Game-changing model to identify drugs that may slow AMD
Researchers have identified potential age-related macular degeneration drugs using a novel stem-cell based research tool.
Using a stem cell-derived model, researchers from the National Eye Institute (NEI), part of the US National Institutes of Health, have identified two possible drug candidates which may slow dry age-related macular degeneration (AMD). This breakthrough, published in Nature Communications, is among the first studies to show that it is possible to develop a dish-based model that replicates the phenotype of a complex disease, as opposed to a disease caused by a single mutation.
The researchers used the model to screen drugs to see if they may slow or halt disease progression. Two drugs prevented the model from developing key phenotypes: the accumulation of drusen, lipid-rich deposits in the retina and the atrophy, or shrinkage, of retinal pigment epithelium (RPE) cells.
The investigators developed the model using stem cell-derived mature RPE cells. Initially, the cells were developed using skin fibroblasts or blood samples donated from AMD patients. The fibroblasts or blood cells were programmed to become induced pluripotent stem cells (iPSC) and then programmed again to become RPE cells. The team say that this research was able to show how genetic variants affect AMD development.
One hypothesis was that patients with such variants lacked the ability to regulate the alternate complement pathway once it had become activated, resulting in the formation of anaphylatoxins, a type of protein that mediates inflammation, among other biological functions.
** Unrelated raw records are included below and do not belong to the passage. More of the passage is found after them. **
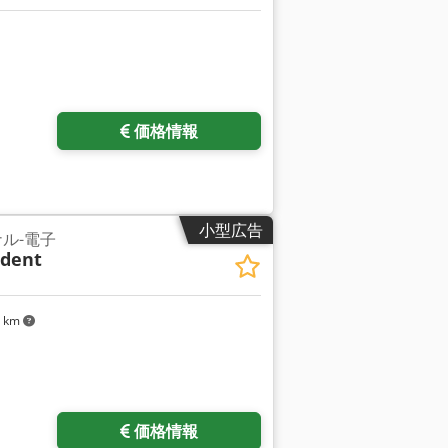
価格情報
小型広告
ル-電子
udent
9 km
価格情報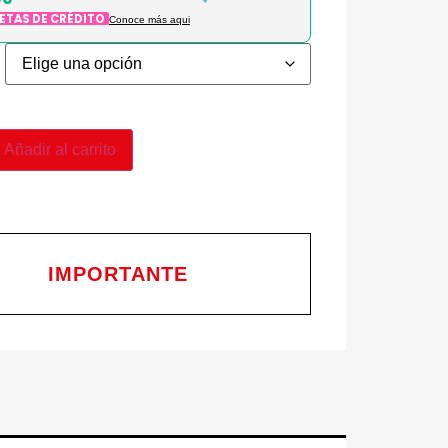
JETAS DE CRÉDITO
Conoce más aqui
Añadir al carrito
IMPORTANTE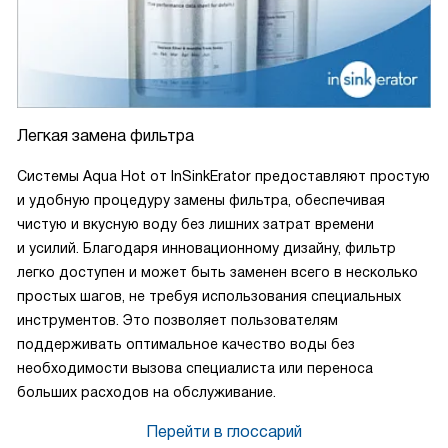
Легкая замена фильтра
Системы Aqua Hot от InSinkErator предоставляют простую
и удобную процедуру замены фильтра, обеспечивая
чистую и вкусную воду без лишних затрат времени
и усилий. Благодаря инновационному дизайну, фильтр
легко доступен и может быть заменен всего в несколько
простых шагов, не требуя использования специальных
инструментов. Это позволяет пользователям
поддерживать оптимальное качество воды без
необходимости вызова специалиста или переноса
больших расходов на обслуживание.
Перейти в глоссарий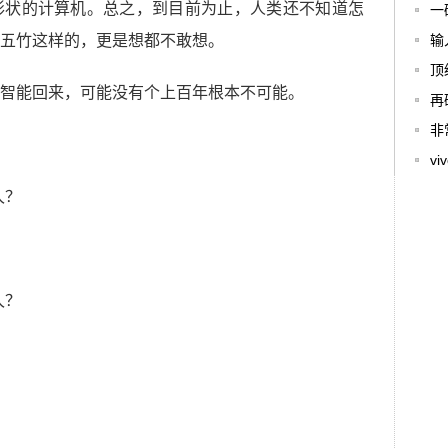
形状的计算机。总之，到目前为止，人类还不知道怎
一
五竹这样的，更是想都不敢想。
输
顶
智能回来，可能没有个上百年根本不可能。
再
非
v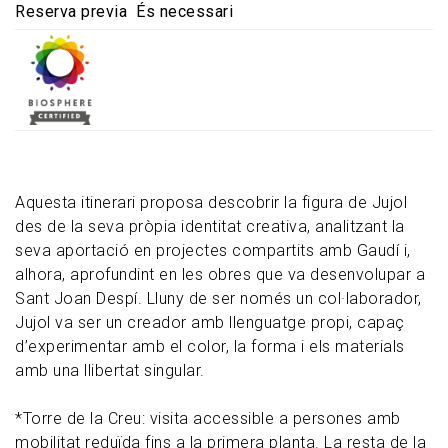
Reserva previa
És necessari
Aquesta itinerari proposa descobrir la figura de Jujol
des de la seva pròpia identitat creativa, analitzant la
seva aportació en projectes compartits amb Gaudí i,
alhora, aprofundint en les obres que va desenvolupar a
Sant Joan Despí. Lluny de ser només un col·laborador,
Jujol va ser un creador amb llenguatge propi, capaç
d’experimentar amb el color, la forma i els materials
amb una llibertat singular.
*Torre de la Creu: visita accessible a persones amb
mobilitat reduïda fins a la primera planta. La resta de la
To test this hypothesis, the researchers exposed 10 iPSC-derived RPE cell lines involving different genetic variants to anaphylatoxins from human serum. They predicted that such a stress challenge would act as a surrogate for age-induced increases in alternate complement pathway that had been observed in the eyes of patients with AMD. iPSC-derived RPE exposed to activated human serum developed key disease phenotypes: the formation of drusen and RPE atrophy, which is associated with advanced disease stages. While signs of disease progression occurred among all 10 types of iPSC-derived RPE cells used in the study, they were worse in the iPSC-derived RPE from patients with high-risk variants in the alternate complement pathway, compared to those with low-risk variants, which gave the researchers a way to discern specific effects of genotype on disease characteristics.
Using the model, they screened more than 1,200 drugs from a library of pharmacological agents that had been tested for a range of other conditions. The screen flagged two drugs for their ability to inhibit RPE atrophy and drusen formation: a protease inhibitor called aminocaproic acid which likely directly blocks the complement pathway outside cells and a second agent (L745) that stops complement induced inflammation inside the cell indirectly via inactivation of the dopamine pathway. According to the researchers, L745 looks most promising out of the two.